3 near-ruins have new owners – Hasso Hering


A perspective from Oregon’s mid-Willamette Valley

3 near-ruins have new owners

Written February 17th, 2018 by Hasso Hering

The three boarded-up houses, photographed on Jan. 28, occupy one tax lot at Fourth Avenue and Calapooia Street.

Three derelict houses in Albany’s Monteith Historic District, declared unsafe to be lived in a few months ago, have new owners who are weighing whether to fix them up or replace them with something new.

The Signs of Victory Mission had used the three houses on the northeast corner of Calapooia Street and Fourth Avenue as “transitional housing.” Conditions were so bad, though, that last Nov. 2, the city shut the houses down and boarded them up.

On Feb. 8, Mark and Tina Siegner bought the single tax lot with the three houses from the mission for $85,000. Siegner owns Valley Homes Inc., an Albany construction company.

Mark Siegner told me Saturday they’re exploring their options for the property. Demolition or restoration? “Both are being discussed.” He told me he started 30 years ago by redoing a couple of houses in the Monteith District and has a fondness for this old part of town. So whether this project ends up as a restoration or new construction, “we’ll make it look good whatever it is.”

But first things first. The places will have to be cleaned up inside, and that will happen within a month or so.

The houses were built between 1890 and 1910, if you can believe entries on the Linn County tax records. Because of the historical preservation angle, there’s a possibility that the Albany Landmarks Advisory Commission has to approve whatever is done with the exterior.

Preservation may be the wrong term, though. In their present state of disrepair, it’s hard to disagree with Siegner when he says, “They are about as ugly as can be.”

Once again, as in a similar recent case, on the northeast riverfront, tax records on this property suggest that the value of some classes of Albany property is wildly exaggerated for tax purposes.

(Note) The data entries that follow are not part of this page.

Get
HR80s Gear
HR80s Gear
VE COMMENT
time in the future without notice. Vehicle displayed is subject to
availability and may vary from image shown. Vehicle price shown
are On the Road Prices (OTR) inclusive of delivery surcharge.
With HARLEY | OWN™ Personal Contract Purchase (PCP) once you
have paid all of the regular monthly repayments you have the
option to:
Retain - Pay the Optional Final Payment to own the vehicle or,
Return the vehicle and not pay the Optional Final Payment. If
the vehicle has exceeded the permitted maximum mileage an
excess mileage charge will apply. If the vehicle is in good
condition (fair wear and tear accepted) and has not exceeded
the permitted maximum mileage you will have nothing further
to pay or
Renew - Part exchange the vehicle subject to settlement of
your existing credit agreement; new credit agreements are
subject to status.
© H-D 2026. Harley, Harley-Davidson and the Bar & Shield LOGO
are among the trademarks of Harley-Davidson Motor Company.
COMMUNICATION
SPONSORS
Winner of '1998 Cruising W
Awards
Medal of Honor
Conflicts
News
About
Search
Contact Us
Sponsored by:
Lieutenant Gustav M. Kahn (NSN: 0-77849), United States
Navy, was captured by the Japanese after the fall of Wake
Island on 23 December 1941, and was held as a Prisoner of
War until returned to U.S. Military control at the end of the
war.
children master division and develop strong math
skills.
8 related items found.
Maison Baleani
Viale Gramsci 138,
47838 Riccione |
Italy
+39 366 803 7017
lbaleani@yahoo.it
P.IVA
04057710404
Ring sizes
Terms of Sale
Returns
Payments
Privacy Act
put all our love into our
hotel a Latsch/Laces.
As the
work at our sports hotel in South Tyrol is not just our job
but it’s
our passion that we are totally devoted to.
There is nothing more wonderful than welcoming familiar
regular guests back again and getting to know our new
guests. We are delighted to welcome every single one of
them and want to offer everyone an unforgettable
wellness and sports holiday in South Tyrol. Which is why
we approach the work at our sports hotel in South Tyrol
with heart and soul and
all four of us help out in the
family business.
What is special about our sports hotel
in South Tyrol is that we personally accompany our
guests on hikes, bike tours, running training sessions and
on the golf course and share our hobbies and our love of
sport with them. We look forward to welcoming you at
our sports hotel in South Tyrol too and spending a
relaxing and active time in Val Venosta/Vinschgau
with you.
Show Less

The land in this case has a real market value of $59,330, according to the county assessor. But the so-called “improvements” are valued on the tax roll at $205,380, yielding, together with the land, a tax bill of nearly $5,000. Taxes on the property are fully paid.

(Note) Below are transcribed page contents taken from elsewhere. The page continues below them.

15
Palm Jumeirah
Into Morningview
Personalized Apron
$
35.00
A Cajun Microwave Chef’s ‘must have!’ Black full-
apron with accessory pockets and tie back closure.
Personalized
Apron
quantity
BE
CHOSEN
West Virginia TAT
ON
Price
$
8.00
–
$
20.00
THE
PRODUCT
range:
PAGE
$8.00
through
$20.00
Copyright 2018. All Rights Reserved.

The structures’ actual value, though, is probably less than zero, especially if they cannot economically be restored and must be torn down. Siegner says he’ll be speaking with the county tax people about that. (hh)

9 responses to “3 near-ruins have new owners”

  1. Dave Sullivan says:

    I wish the Siegner’s the best of luck dealing with City inspectors, the Landmark Advisory Commission and County Assessors. I’ve carefully renovated several historic properties in Albany, and the paperwork demands, code enforcement, and wacky assessments were collectively so onerous that I’ve moved to working in Polk County instead.

  2. Katherine says:

    Even if they have an ugly look to them that does not necessary mean they are not salvageable.
    I bought my 1910 farmhouse and it was listed as “structure has no value”. It had structural integrity and it has been renovated and has made a great home for me and my family. So let’s trust this builder’s expertise and not judge a book by its cover.

  3. Dick Olsen says:

    After living here a year, in 1970 we found that our house had been declared unrepairable and should be removed. I ran for City Council and got that changed. I’ve lived here ever since and most people think it;s a pretty nice house.

  4. hj.anony1 says:

    Dilapidation to restoration or new from the ground-up will be encouraging to see. I like to say you cannot stop progress. Money & resources help.

    Good luck!

  5. Michael Dee says:

    The real story is the thirty six people that were evicted were not offered any alternative. Little old ladies ended up in tents by the park. The city was responsible and should have housed those people, not boot them out into the coldest part of winter. It’s unconscionable. City money should have been used for motel rooms or rent in other housing during that harsh time to replace the shelter those people had. It was not their fault the buildings were in disrepair.

    • Andrew kirk says:

      Exactly. I was one of those tenants that was evicted. It was horrible as i was at work when it happened. Now im in a shelter and lost my job because of it.

  6. centrist says:

    Good point.
    My short-timer impression of the mission is that they don’t have much, but share what they have.
    It’s apparent that these buildings aren’t 5star attractions. Likely not 1star either, but better than no cover.
    What prompted the inspection and roust?

  7. Mackenzie says:

    These structures were poorly built and cheaply made to begin with. Not to mention butt ugly. How about tearing them down, and put some houses in, with a modern take on Albany’s historic homes? Albany has enough ticky-tacky boxes.

  8. Gothic Albany says:

    Yes the houses are in need of repair, but they should be restored, not removed. They still retain much of their historic integrity.